Chapter 2
Four hours later I walk into Fresco, the Mexican restaurant off campus that’s best known for underage drinking and tabletop
dancing, and slide into the booth with Annica and Danielle.
Annica greets me with an annoyed look; I’m late and they’ve been waiting. She flips her long auburn hair over a shoulder and
slides a jumbo margarita my way from across the table. “Since I knew you’d be late.”
I take it, grimacing slightly as the glass slides over what looks like a footprint. “Oh, you just know me so well.”
“It was nine seventy-five,” she says. That’s Annica Labrant for you, wealthiest one in our friend group but if you owe her
a dollar, she will never let you forget it. Maybe that’s how her family stays rich.
“How about I buy you two Long Islands tonight and we call it even?” I suggest.
“But those are only four dollars,” she retorts.
Ridiculous, I think to myself as I let out a sigh. I pull out my phone to send her the money.
I met Annica on our very first day of college in Writing I, and we did not hit it off.
Her sharp brown eyes were almost always narrowed, sizing up the competition, and her mouth in a perpetual frown.
But once you break through that tough, bitchy exterior, she’s actually a great friend.

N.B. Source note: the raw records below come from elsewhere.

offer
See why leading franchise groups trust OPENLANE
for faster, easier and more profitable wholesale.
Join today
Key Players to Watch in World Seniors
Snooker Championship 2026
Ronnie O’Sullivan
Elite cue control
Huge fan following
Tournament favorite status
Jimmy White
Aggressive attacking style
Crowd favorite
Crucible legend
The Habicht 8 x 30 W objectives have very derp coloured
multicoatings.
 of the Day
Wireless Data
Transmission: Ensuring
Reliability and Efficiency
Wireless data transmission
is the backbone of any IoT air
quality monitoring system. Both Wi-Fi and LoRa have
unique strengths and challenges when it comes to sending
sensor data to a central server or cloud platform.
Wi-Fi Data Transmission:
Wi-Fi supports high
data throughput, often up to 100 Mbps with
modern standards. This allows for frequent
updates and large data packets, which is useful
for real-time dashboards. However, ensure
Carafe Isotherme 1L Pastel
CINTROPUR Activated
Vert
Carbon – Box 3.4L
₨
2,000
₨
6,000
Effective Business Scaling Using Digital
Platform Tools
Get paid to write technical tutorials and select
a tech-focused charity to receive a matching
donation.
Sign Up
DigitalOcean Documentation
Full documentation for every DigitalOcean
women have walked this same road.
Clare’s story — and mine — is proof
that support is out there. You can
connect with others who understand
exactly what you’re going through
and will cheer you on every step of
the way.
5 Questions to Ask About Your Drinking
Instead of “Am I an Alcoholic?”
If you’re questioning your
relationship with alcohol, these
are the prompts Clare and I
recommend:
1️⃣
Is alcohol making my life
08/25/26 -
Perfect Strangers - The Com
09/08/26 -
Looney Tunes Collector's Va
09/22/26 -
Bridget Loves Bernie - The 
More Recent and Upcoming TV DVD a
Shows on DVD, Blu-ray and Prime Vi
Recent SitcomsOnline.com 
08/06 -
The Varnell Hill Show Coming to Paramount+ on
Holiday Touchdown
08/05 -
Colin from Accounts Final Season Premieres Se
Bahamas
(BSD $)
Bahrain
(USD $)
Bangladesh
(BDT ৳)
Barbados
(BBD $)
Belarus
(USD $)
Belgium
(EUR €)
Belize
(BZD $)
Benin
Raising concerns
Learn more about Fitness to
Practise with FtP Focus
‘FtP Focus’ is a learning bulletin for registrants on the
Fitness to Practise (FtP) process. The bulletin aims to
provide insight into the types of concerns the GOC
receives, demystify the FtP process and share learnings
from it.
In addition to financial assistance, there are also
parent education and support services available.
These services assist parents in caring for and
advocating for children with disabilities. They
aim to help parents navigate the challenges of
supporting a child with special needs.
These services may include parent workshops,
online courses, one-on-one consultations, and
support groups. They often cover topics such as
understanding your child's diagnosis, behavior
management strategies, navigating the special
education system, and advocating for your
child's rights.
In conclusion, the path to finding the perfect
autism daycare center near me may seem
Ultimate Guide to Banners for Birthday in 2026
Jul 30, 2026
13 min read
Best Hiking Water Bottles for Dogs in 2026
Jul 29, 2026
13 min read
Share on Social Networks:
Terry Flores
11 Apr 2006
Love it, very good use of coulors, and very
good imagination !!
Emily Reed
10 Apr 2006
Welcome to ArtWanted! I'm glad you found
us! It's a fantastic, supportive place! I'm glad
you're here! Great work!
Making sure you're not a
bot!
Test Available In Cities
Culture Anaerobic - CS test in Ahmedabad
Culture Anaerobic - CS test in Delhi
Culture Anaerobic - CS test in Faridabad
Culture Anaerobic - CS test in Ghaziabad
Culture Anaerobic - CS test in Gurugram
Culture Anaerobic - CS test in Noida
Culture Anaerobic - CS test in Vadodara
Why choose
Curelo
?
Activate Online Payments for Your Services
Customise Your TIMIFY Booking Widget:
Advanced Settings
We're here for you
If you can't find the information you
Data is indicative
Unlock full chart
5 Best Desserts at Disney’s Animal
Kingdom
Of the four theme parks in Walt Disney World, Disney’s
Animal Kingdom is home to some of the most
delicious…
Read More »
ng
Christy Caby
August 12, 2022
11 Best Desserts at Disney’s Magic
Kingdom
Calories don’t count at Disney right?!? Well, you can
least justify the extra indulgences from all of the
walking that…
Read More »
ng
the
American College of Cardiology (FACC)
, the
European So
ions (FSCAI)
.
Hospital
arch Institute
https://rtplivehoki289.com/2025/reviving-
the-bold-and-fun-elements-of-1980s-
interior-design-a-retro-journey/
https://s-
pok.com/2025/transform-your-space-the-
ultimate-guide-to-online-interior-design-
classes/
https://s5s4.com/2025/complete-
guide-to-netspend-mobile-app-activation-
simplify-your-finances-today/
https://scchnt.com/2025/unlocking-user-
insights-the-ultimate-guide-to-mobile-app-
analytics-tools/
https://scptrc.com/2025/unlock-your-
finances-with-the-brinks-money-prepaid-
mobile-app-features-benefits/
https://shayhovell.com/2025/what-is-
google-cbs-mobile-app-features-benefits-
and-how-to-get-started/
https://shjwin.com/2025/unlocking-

The kind that wakes up in the middle of the night to come get you from the campus jail, no questions asked.
Danielle Montgomery, the third to our trio, drains the rest of her margarita and sets it down with a thud. “You have some
catching up to do, Sloane.” She clinks her glass to mine, a silent drink up.
I take a long sip: half lime margarita, half sangria. My favorite, and I know Annica ordered it. She’s always good at that,
remembering details.
My stomach turns when the icy liquid hits, in part from still being hungover, but also from the random guilt that comes over
me when I think of Jonah. I tried to sleep it off after I got the news, but he was all I could see when I closed my eyes.
What if he had left for the airport just a few minutes later? What if he was going just a little bit slower? Would it have
made a difference? Or was it fated to happen? Somehow it just doesn’t feel fair that I get to be here drinking margaritas
with my friends and he won’t see his ever again.
“Hello, earth to Sloane.” Annica waves her hand in front of my face.
“What? Sorry, I zoned out.”
“I said what happened to you last night? One minute you were at the bar and the next you were gone.”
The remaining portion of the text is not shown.